A few minutes later Sky came back in. “Hunter’s looking at the porch,” she reported. “Now let’s get you cleaned up.” She fetched a small basket of supplies from the bathroom and started washing my cuts and bruises. “Arnica,” she said, holding out a small vial. “Good for trauma.”
I was letting the pills dissolve under my tongue when Hunter limped in, his face grim. He had scrapes on his cheek, and his sweater was ripped and bloody on one side. For myself, I knew I’d have bruises on my back and legs, but that was pretty much it.
“The posts were sawed,” Hunter announced, throwing down the coil of rope.
“What?” Robbie exclaimed. He, Bree, and Jenna were hovering by my chair. Matt, Raven, Sharon, and Ethan were standing at the back door, looking out at what was left of the porch. Thalia, Alisa, and Simon hadn’t arrived yet.
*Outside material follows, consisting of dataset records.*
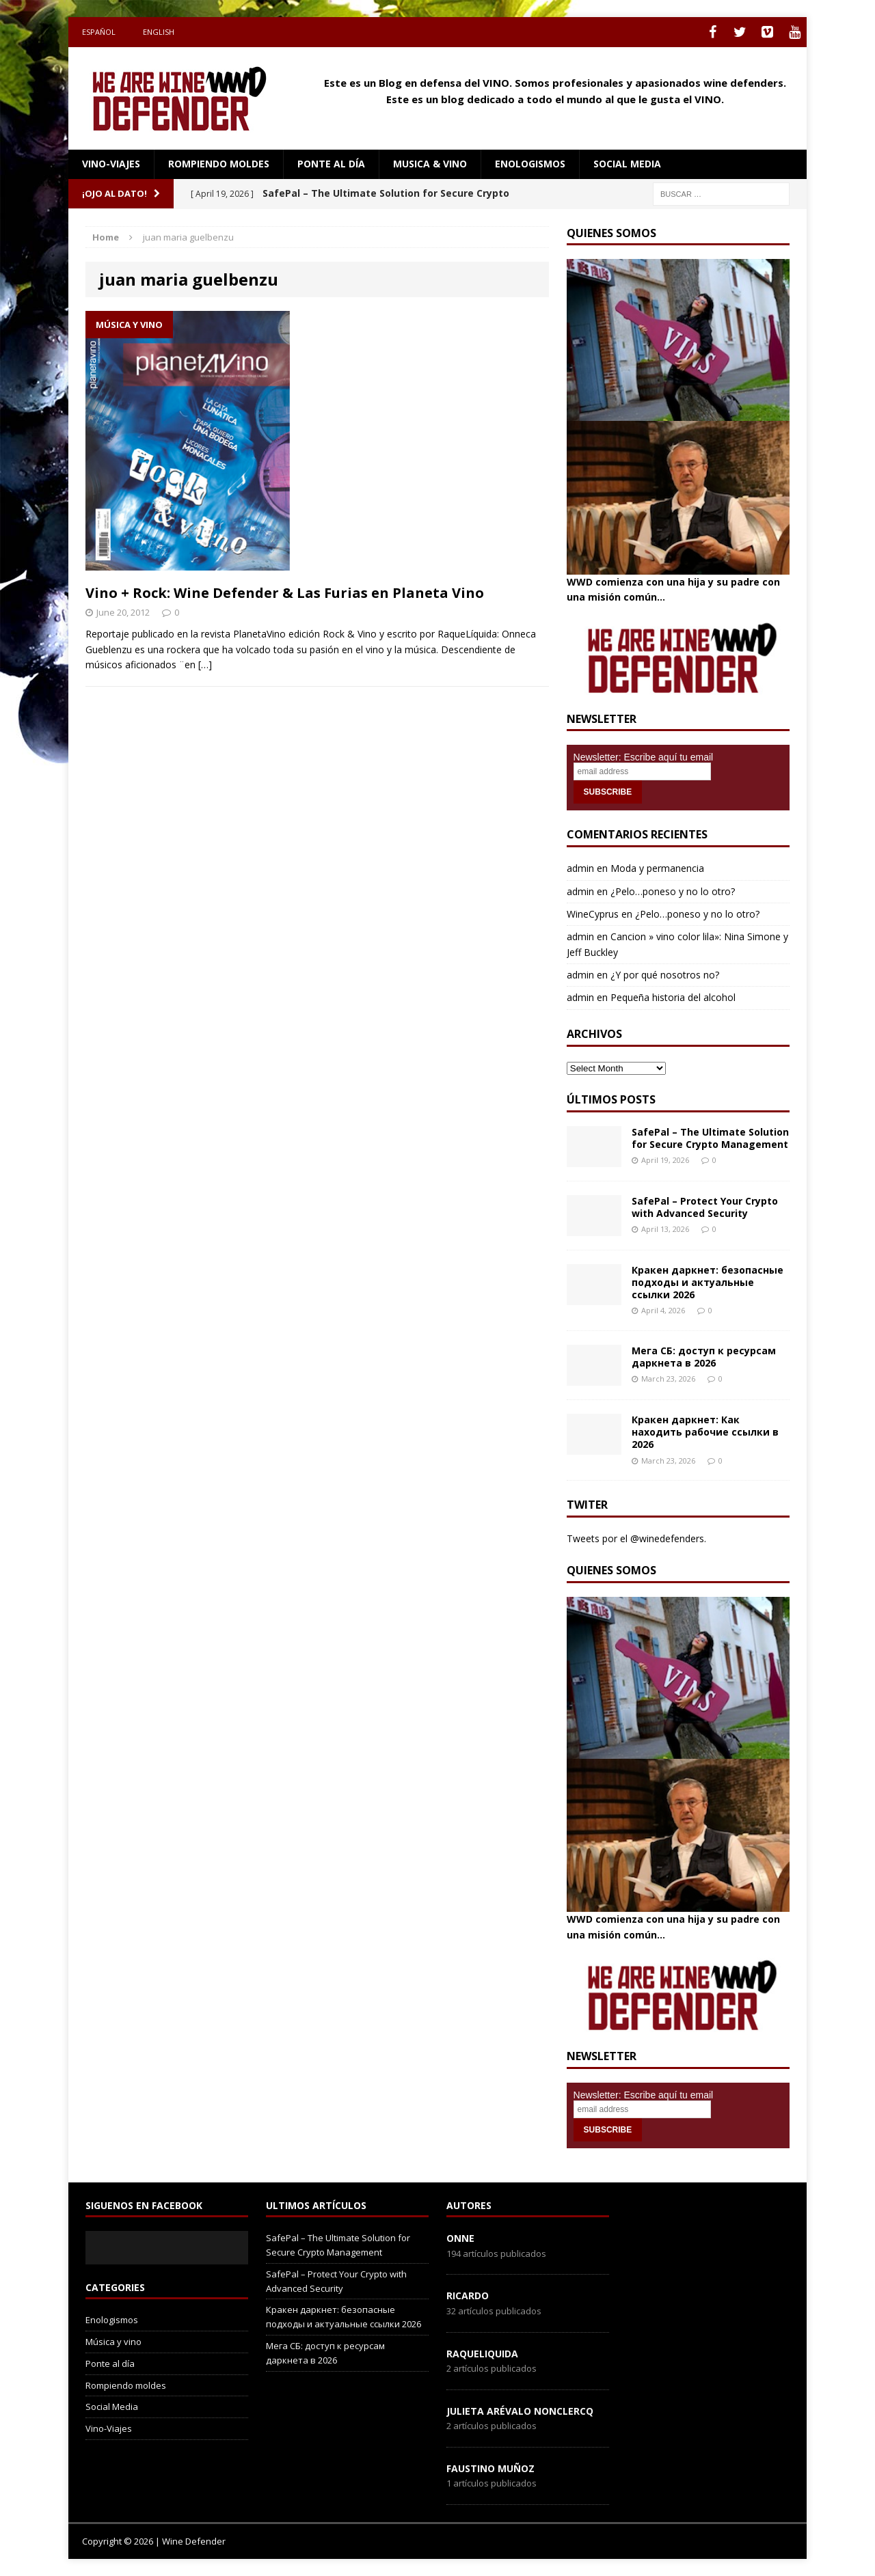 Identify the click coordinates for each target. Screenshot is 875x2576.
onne (460, 2238)
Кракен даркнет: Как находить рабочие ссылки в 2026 (705, 1432)
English (158, 32)
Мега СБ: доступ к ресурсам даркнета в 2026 (704, 1356)
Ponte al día (331, 163)
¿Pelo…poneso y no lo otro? (672, 891)
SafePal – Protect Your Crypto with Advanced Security (705, 1207)
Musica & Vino (430, 163)
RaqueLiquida (482, 2353)
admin (580, 868)
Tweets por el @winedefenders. (636, 1538)
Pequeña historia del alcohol (673, 997)
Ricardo (467, 2295)
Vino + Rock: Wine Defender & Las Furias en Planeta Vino (284, 593)
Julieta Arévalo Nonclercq (519, 2410)
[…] (205, 664)
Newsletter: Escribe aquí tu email (644, 757)
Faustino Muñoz (490, 2468)
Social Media (111, 2406)
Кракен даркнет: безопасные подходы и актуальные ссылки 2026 (707, 1282)
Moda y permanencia (657, 868)
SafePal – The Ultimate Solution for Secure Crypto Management (710, 1138)
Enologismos (530, 163)
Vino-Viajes (111, 163)
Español (99, 32)
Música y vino (113, 2341)
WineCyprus (593, 913)
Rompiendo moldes (218, 163)
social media (627, 163)
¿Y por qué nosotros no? (664, 974) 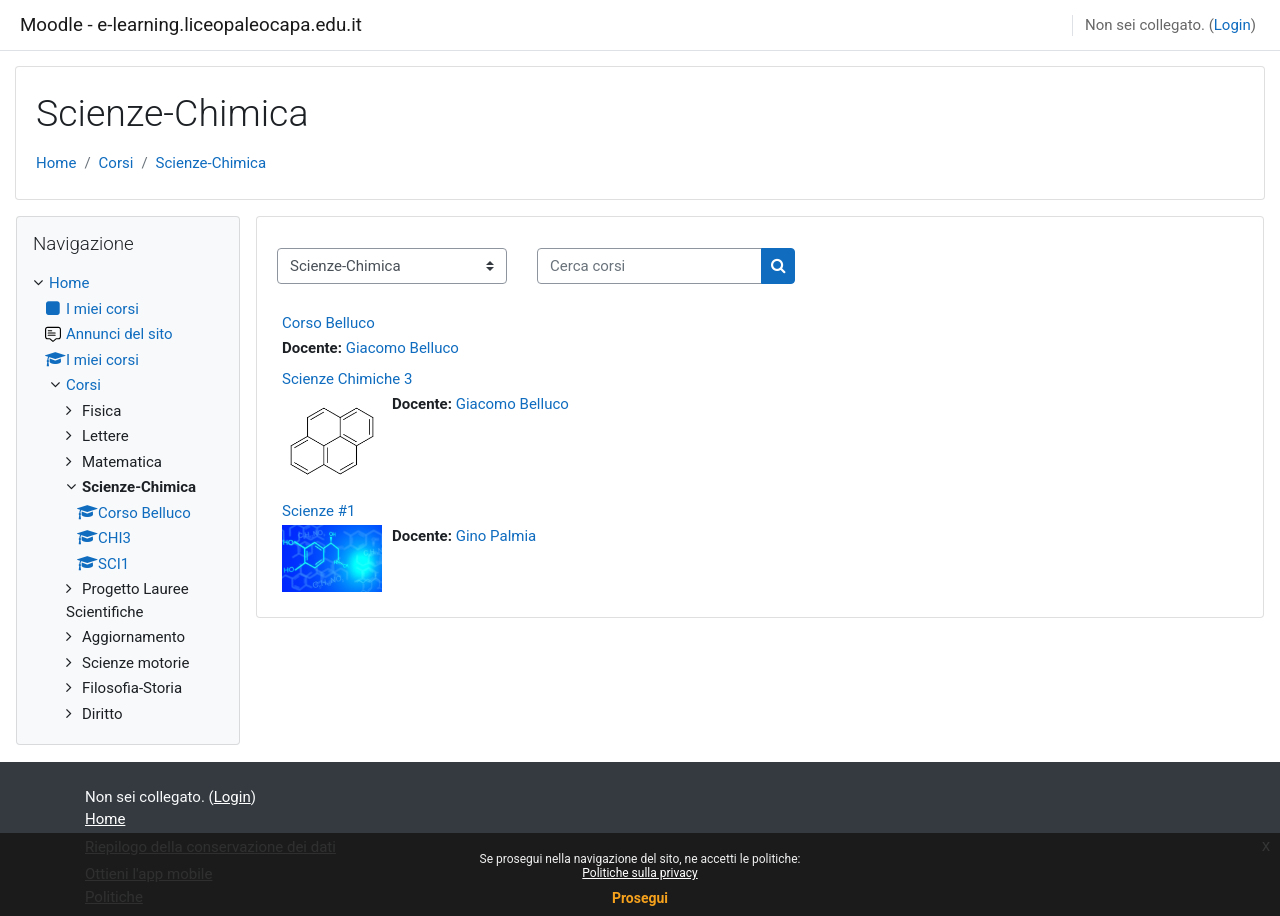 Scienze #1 (318, 511)
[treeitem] (128, 498)
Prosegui (640, 898)
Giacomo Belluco (402, 348)
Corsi (116, 163)
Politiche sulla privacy (639, 873)
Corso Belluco (328, 323)
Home (56, 163)
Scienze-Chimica (211, 163)
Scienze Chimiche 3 (347, 379)
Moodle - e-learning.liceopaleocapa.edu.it (191, 25)
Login (1232, 25)
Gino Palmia (496, 536)
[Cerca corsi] (649, 266)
I stared at Hunter in alarm, and Cal’s voice echoed in my head again. “Sawed with a saw, or spelled to break?” I asked.
“Looked like a saw,” Hunter said as Jenna gave him a mug of the same tea I was drinking. “I didn’t sense any magick. I’ll have a closer look tomorrow, in the daylight.”
He looked at me: we needed to talk. This was the second time we had almost been killed when we were together. It couldn’t be coincidence.
“Maybe we should call the police,” said Jenna.
Hunter shook his head. “They’d think we’re subversive Wiccan weirdos who are being persecuted by the neighbors,” he said dryly. “I’d rather not bring them into this.”
“Okay, everybody, I’m going to lead the circle tonight,” Sky announced, getting everyone’s attention. “We’ll start in a few minutes. Why don’t the rest of you come to the circle room and start getting settled in while Morgan and Hunter finish their tea?”
They all trooped out. Robbie cast a worried glance over his shoulder at me as he left.
Alone, Hunter and I sat in silence for a moment.
“Neither of these accidents looked like magick,” Hunter said at last. He breathed in the steam from his mug. “But as I said, I just can’t think of any enemies I might have who aren’t witches.”